Regie: John Cameron Mitchell
I wanna be a Part of it, New York, New York...
"Shortbus" - so heißt der Film des schwulen Regisseurs John Cameron
Mitchell und genauo heißt der im Film gezeigte Club der einsamen Herzen in New
York, eine Mischung aus Swingerclub und Variete. Der Film ist nicht jedermanns
Sache, denn man könnte ihn als Pornofilm mit Tiefgang bezeichnen und irgendwie
erinnern die Figuren im Film etwas neurotisch wie aus einem Woody Allen Film
entsprungen, nur mit dem Unterschied, dass man den Protagonisten dabei zuschaut,
wenn sie Sex haben. Die Kamera fliegt gleich zu Beginn des Films von der
Freiheitsstatue beginnend in ein animiertes Panorama der Stadt und sie führt uns
dann hinein zum Fenster in die Wohnungen der Darsteller. Da wären Jamie (PJ
DeBoy) und James (Paul Dawson), die seit 5 Jahren zusammen sind. Aber die
Beziehung steckt voll in der Krise.
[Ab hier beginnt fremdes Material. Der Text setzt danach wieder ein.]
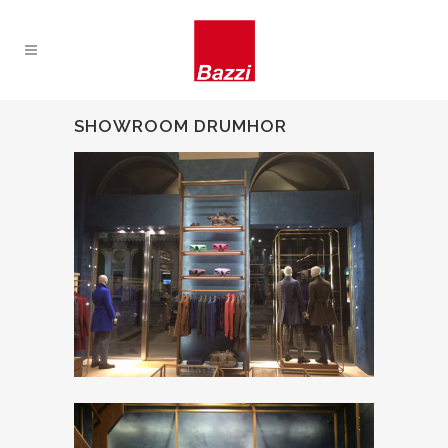
SHOWROOM DRUMHOR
Jamie ist extrem depressiv,
nimmt Medikamente gegen die Krankheit und James dominiert das Geschehen. James
hat aber enorme Angst, dass Jamies Gefühle schwächer geworden sind. Sie
beschließen professionelle Hilfe zu holen. Doch die erfolgreiche Paartherapeutin
Sofia (Sook Yin-Lee) hat selbst gewaltige Sexprobleme - sie hatte noch nie
einen Orgasmus und spielt regelmäßig ihrem Mann Rob (Raphael Barker) einen
Höhepunkt vor. Jamie und James laden die Frau deshalb in den "Short Bus" ein,
der von Dragqueen Justin Bond (Spielt sich selbst) geleitet wird. Dort lernen
die beiden Freunde das hübsche Model Ceth (Jay Brannan) und man beschließt einen
flotten Dreier zu wagen. Auch der alte Exbürgermeister von New York zählt zu den
Gästen, Sofia lernt Severin (Lindsay Beamish) kennen, die als sadistische Domina
für ihren Lebensunterhalt sorgt. Die beiden ungleichen Frauen freunden sich an
und entdecken auch Gemeinsamkeiten. Ungeachtet dessen wird das schwule Paar
schon seit Jahren vom Nachbar aus dem Nebenhaus beobachtet. Caleb (Peter
Stickles) heißt der Spanner und auch er wird noch seinen großen Auftritt
haben...
Inzwischen hat John Cameron Mitchell seinen ersten oscarnominierten und
starbesetzten Film mit "Rabbit Hole" gedreht - "Shortbus" dagegen ist ein Film
mit Laiendarstellern, die sich alle vorher durch viele Workshops zu diesem Film
kennengelernt haben.
Natürlich erregte solch ein Film vor allem in den USA großes Aufsehen,
die für den Regisseur ein dramaturgisches Mittel waren - gleich der Musik in
einem Musical - um Gefühle auszudrücken. Solche expliziten Szenen sieht man
natürlich nicht alle Tage, ein bisschen wurde ich an "Intimicy" erinnert, jenem
französischen Skandalfilm von Patrice Chereau, der 2001 in Berlin den Goldenen
Bären gewann. Möglich, dass die Europäer weniger prüde reagieren, so waren auch
die Kritiken zu "Shortbus" viel besser als im Heimatland. "Shortbus" handelt
von den individuellen Problemen von Außenseitern. Die Figuren werden sehr
sensibel dargestellt, wodurch der visuell drastische, mit expliziten Sexszenen
operierende Film auf glaubhafte Weise sexuelle Blockaden als ein Symptom für die
immer gesund agierende Psyche zeigt. Mir hat der Film sehr imponiert, er ist
auch ein sehr stimmungsvoller, etwas anderer New York Film.